(Data to use begins)

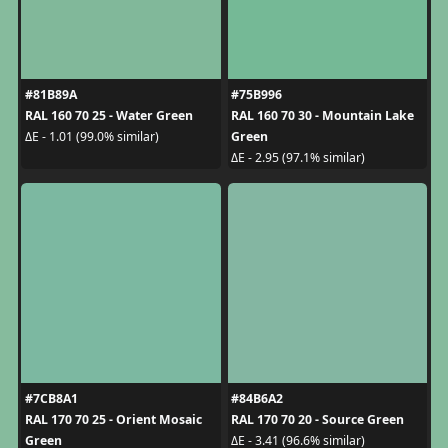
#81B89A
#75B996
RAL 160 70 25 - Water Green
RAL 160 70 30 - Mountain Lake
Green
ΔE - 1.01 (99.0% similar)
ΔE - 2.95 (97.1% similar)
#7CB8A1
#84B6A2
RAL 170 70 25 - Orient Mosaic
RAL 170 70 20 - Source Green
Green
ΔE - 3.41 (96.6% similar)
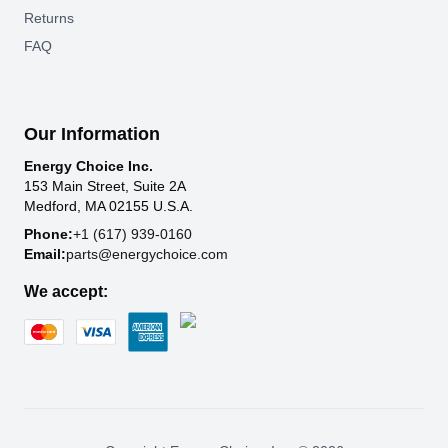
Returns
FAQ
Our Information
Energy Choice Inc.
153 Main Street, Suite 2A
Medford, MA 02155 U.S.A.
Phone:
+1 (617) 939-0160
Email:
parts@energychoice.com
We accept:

(Data to use ends)
(Data to use begins)

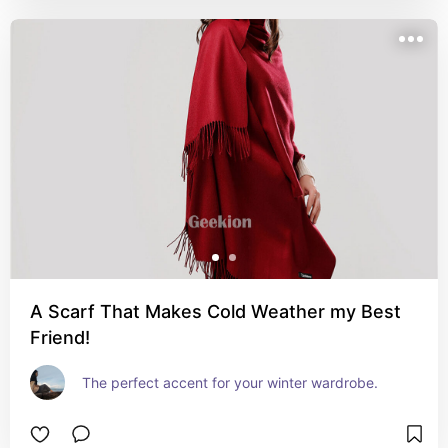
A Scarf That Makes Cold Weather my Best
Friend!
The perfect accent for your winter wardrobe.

(Data to use ends)
(Data to use begins)

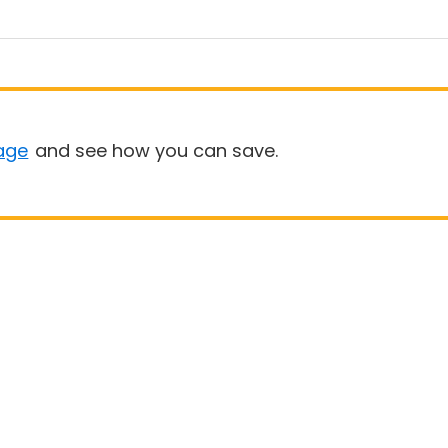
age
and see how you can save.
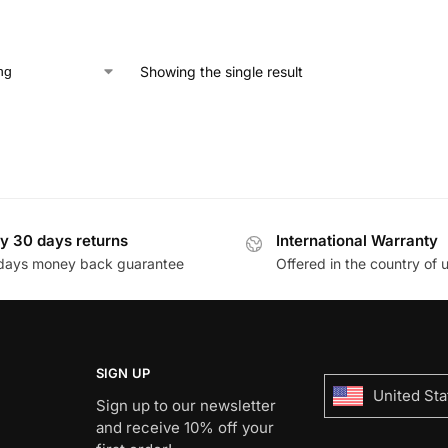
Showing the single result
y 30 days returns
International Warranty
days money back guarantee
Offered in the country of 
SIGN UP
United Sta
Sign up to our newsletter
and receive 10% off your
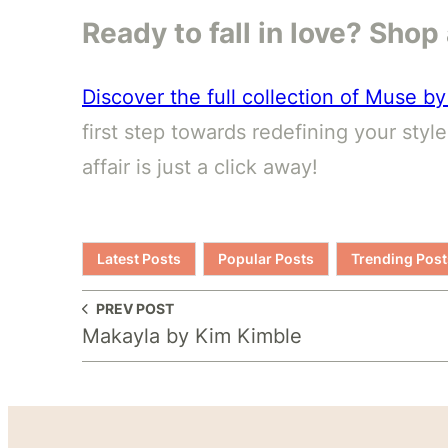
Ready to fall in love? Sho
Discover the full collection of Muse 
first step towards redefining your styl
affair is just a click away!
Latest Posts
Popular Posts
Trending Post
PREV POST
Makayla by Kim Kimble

(Data to use ends)

◆ Task to complete
What you return must be the lines above that run from the line with "Popular Posts" to the line with "Makayla by Kim Kimble", inclusive, each copied exactly.

◆ Reply
Popular Posts
Trending Post
PREV POST
Makayla by Kim Kimble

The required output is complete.